Mantan ketua umum PP Muhammadiyah ini juga mendesak agar polisi dan penegak hukum lain introspeksi. Tak lupa, Syafii juga mengusulkan pada pemerintah agar gaji para penegak hukum itu ditambah.
"Polisi juga anggarannya kurang, kalau perlu dinaikin gajinya, jadi nggak perlu macam-macam lagi," tegasnya.
"Saya tidak mengatakan negara gagal, tapi ini payah. Polisi harus berani memperbaiki diri, KPK juga harus diawasi," tambah Buya.

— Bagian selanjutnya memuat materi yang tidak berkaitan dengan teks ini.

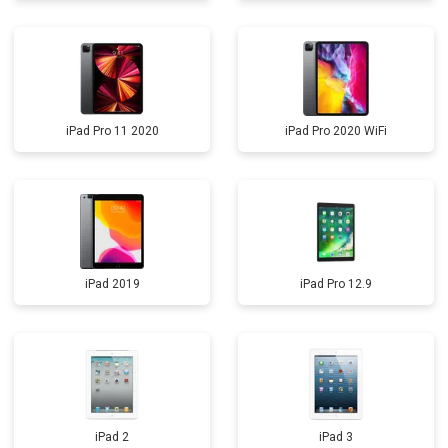
iPad Pro 11 2020
iPad Pro 2020 WiFi
iPad 2019
iPad Pro 12.9
iPad 2
iPad 3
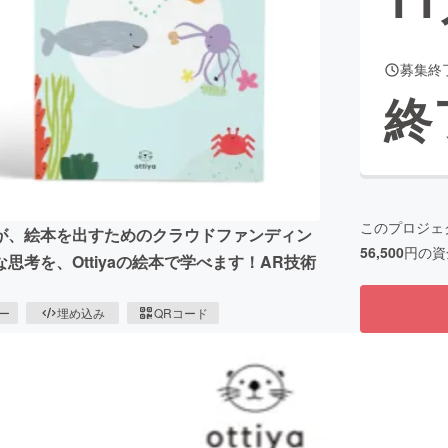
募集終
CAMPFIRE for Social Good
CAMPFIRE Creation
終
CAMPFIREふるさと納税
machi-ya
コミュニティ
このプロジェ
が、絵本を出すためのクラウドファンディン
56,500
円の資
考を、Ottiyaの絵本で学べます！AR技術
ピー
埋め込み
QRコード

Di akhir pernyataannya, Buya Syafii menyoroti juga persoalan Komjen Budi Gunawan. Setelah BG tidak jadi dilantik, persoalan memang sempat mereda, namun ternyata belakangan muncul lagi, hingga ada pelaporan terhadap Komnas HAM.
"Entah ini terjadi karena salah paham atau emosi, tapi harus diselesaikan," tegasnya,
Merespons Syafii, JK pun bicara soal isu rekening gendut. Dia mengklaim, mantan kepala PPATK Yunus Husein sudah bersumpah tak ada isu rekening gendut jenderal polisi. Pengusaha asal Makassar ini juga menegaskan, tak pernah mendukung kriminalisasi pada siapa pun, namun kalau ada sosok yang memiliki persoalan hukum, itu namanya bukan kriminalisasi tapi penyidikan.
Jimmly kemudian bicara soal hasil diskusi dengan JK. Mantan ketua Mahkamah Konstitusi (MK) ini mengaku sudah bertukar pikiran secara terbuka. Kini, tim 9 dan JK sudah punya persepsi yang sama tentang kriminalisasi. Sebelumnya, dia sempat melihat ada perbedaan antara Jokowi dan JK, namun kini sudah tidak ada.
"Dalam menegakkan keadilan, para petugas itu harus mencari orang jahat, bukan orang salah. kalau cari-cari kesalahan, kita sepakat kriminaslisasi jenis kedua ini harus disetop kepada siapa pun oleh siapa pun," kata Jimmly.